### The task
Look through the material below. Copy every line with the string "Επιφάνειες" in it.

### Listed records
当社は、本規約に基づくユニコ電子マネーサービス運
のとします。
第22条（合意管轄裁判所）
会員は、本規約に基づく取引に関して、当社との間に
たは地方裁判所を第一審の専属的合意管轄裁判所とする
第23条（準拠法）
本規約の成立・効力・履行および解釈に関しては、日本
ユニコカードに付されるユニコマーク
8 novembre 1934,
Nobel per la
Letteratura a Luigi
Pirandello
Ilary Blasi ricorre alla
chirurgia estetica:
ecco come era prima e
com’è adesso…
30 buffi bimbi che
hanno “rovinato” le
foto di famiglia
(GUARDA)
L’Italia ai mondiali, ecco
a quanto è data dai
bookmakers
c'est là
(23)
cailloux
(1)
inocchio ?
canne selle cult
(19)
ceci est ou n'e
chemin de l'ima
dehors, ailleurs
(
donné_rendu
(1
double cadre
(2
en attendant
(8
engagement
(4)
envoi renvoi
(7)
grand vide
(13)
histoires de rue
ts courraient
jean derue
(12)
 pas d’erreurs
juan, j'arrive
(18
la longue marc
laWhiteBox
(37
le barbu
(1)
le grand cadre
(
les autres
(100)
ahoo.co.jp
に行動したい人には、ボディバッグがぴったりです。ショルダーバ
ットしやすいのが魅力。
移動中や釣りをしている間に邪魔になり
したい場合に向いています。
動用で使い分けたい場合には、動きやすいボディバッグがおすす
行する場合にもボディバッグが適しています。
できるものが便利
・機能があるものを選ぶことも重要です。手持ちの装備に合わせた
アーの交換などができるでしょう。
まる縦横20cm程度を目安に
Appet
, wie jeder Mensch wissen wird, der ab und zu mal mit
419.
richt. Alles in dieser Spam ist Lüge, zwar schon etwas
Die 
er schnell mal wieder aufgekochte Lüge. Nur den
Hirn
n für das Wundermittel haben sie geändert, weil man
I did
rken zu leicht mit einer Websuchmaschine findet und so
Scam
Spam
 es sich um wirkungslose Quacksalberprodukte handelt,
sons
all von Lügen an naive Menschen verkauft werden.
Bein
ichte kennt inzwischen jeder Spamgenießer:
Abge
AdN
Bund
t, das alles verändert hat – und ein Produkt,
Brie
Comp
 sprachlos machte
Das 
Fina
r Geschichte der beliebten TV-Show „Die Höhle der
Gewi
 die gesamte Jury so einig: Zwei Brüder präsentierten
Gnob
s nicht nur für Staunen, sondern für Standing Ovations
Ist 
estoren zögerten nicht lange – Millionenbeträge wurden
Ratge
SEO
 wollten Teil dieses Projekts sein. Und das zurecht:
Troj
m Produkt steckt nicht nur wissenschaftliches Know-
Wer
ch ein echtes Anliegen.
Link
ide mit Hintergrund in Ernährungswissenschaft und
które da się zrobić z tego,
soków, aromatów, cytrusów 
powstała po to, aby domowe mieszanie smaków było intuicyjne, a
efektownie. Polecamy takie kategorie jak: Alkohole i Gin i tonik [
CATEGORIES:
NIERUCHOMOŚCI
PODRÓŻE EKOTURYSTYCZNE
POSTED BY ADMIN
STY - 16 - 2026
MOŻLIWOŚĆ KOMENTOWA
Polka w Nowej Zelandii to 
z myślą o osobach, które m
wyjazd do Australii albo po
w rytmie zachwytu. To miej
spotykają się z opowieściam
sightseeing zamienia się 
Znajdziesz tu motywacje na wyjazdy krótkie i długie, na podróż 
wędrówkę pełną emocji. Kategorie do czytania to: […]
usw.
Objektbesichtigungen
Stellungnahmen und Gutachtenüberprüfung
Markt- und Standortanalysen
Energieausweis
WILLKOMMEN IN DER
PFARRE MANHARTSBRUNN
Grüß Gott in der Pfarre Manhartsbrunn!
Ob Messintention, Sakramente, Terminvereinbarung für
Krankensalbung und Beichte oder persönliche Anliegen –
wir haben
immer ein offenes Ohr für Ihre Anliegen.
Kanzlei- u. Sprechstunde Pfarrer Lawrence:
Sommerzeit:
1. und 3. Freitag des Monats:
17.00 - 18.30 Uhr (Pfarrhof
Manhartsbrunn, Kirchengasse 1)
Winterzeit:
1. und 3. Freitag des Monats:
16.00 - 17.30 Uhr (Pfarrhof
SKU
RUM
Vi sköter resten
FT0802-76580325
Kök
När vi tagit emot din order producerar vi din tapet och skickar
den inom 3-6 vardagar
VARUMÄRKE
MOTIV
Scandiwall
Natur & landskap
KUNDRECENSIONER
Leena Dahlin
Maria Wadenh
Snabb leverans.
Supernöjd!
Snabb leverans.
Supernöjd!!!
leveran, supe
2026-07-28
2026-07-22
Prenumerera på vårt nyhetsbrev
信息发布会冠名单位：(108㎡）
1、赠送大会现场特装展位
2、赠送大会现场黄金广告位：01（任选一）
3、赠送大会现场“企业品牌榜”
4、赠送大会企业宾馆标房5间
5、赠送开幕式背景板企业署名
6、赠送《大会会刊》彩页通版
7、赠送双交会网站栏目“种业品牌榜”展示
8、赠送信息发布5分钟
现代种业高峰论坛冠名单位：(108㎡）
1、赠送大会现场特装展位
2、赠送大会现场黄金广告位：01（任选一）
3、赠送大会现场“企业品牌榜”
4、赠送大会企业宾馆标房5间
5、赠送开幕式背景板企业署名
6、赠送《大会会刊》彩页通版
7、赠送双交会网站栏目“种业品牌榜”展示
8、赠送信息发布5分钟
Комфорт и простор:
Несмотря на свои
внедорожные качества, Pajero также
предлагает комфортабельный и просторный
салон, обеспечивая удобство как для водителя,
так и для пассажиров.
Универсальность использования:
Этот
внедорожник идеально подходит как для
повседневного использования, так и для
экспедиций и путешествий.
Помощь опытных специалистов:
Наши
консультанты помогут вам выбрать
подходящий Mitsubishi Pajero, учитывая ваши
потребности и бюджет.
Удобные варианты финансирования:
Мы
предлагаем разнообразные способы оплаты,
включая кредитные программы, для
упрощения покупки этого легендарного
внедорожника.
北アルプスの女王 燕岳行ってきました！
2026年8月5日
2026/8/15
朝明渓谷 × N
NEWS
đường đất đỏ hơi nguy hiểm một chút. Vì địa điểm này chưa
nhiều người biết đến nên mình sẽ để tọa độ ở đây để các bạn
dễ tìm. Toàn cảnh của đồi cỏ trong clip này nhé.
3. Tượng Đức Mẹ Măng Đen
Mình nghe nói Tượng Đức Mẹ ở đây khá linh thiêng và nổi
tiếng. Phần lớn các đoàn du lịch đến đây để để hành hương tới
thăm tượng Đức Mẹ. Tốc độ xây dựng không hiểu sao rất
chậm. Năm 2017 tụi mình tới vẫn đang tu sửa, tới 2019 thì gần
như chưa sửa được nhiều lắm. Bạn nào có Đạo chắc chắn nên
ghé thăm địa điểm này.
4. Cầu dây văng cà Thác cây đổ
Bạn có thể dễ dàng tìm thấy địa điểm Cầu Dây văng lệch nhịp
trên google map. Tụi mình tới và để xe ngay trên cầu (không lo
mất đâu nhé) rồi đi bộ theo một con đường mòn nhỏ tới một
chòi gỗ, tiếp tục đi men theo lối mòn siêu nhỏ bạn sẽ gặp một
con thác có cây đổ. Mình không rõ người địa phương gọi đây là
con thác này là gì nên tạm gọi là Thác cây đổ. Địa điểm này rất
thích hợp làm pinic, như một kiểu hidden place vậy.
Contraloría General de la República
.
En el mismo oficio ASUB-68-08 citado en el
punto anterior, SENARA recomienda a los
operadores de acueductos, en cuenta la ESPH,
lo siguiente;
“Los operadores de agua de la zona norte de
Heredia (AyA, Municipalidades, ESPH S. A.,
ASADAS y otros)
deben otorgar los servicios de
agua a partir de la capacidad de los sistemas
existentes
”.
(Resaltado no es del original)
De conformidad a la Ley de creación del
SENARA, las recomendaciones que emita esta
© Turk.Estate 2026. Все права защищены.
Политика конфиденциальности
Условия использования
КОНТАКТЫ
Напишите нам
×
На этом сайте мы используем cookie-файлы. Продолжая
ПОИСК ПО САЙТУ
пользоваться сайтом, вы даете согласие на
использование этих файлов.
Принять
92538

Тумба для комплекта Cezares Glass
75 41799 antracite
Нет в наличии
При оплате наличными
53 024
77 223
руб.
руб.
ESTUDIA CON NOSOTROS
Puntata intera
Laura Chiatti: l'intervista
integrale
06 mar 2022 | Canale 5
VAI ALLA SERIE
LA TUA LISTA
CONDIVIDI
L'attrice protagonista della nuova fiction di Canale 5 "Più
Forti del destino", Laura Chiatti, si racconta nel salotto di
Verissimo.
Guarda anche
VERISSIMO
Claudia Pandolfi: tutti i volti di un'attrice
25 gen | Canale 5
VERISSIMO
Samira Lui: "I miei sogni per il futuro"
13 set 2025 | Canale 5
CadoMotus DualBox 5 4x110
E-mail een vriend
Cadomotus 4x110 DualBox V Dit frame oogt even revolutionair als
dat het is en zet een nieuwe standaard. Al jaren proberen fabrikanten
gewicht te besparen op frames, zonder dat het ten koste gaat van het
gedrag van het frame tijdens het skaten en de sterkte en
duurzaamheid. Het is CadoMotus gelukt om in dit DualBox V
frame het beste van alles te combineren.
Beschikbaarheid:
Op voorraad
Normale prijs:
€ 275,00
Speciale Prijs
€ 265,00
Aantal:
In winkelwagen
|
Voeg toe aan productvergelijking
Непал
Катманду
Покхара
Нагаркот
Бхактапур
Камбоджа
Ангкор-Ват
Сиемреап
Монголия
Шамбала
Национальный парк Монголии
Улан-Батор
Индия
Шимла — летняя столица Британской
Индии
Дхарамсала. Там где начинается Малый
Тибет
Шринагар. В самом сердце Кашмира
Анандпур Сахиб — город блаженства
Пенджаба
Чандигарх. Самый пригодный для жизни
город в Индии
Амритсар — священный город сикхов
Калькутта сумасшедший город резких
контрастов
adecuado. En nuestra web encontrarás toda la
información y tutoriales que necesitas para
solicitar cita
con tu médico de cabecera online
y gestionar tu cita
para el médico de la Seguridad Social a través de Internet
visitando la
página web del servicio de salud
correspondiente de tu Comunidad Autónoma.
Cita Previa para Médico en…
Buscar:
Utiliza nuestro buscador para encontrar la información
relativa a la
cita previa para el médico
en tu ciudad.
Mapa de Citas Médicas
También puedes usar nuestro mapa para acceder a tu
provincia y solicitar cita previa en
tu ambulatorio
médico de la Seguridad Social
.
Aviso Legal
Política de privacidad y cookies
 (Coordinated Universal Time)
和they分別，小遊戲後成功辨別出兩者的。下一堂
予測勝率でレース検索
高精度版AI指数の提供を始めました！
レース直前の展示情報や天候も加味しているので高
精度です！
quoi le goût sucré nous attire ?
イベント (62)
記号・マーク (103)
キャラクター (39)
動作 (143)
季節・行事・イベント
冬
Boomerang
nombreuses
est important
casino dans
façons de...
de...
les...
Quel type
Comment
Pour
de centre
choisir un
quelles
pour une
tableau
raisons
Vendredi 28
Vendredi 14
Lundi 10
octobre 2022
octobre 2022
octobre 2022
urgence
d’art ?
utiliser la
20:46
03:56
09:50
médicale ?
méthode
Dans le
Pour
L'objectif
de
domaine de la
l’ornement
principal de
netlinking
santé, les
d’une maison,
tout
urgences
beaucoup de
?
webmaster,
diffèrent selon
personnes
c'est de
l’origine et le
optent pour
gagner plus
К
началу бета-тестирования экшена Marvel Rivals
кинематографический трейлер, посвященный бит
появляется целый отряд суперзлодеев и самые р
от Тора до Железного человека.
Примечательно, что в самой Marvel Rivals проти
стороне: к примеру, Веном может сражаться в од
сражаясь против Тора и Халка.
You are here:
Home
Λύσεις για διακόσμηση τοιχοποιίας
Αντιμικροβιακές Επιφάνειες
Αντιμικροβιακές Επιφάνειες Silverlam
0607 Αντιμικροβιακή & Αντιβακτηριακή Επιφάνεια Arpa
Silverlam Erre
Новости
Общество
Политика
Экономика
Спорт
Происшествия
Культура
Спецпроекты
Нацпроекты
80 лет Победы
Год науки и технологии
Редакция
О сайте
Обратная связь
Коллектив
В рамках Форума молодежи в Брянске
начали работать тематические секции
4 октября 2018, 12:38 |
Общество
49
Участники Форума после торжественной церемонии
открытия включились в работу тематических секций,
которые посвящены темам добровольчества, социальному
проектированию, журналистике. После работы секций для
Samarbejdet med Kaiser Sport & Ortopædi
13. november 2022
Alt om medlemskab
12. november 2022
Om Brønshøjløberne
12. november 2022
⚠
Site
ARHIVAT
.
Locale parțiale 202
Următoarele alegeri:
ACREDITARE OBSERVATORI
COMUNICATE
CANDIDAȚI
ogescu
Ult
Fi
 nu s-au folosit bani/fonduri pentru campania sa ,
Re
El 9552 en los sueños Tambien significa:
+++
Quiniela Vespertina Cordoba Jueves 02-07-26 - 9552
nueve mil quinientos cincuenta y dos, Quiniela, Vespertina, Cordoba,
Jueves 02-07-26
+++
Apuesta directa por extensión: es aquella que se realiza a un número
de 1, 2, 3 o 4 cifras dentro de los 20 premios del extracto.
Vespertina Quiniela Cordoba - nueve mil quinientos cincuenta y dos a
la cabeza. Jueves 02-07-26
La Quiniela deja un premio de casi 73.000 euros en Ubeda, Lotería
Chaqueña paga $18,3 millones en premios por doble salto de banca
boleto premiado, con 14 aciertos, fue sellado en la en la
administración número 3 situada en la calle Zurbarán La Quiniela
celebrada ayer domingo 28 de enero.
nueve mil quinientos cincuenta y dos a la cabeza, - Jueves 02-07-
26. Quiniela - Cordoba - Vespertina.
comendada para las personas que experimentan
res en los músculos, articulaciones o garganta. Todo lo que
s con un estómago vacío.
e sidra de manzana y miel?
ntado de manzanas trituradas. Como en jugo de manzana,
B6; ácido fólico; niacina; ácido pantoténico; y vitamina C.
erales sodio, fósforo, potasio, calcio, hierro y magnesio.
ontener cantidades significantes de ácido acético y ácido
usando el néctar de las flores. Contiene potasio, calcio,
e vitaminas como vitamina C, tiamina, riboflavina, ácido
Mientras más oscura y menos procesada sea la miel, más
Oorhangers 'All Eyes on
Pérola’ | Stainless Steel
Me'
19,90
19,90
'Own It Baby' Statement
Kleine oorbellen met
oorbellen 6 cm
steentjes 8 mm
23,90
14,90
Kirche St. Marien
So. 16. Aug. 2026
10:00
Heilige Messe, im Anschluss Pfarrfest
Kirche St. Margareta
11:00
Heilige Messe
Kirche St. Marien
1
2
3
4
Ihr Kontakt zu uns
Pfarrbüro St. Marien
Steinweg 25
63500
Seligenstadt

### Answer to this problem
Αντιμικροβιακές Επιφάνειες
Αντιμικροβιακές Επιφάνειες Silverlam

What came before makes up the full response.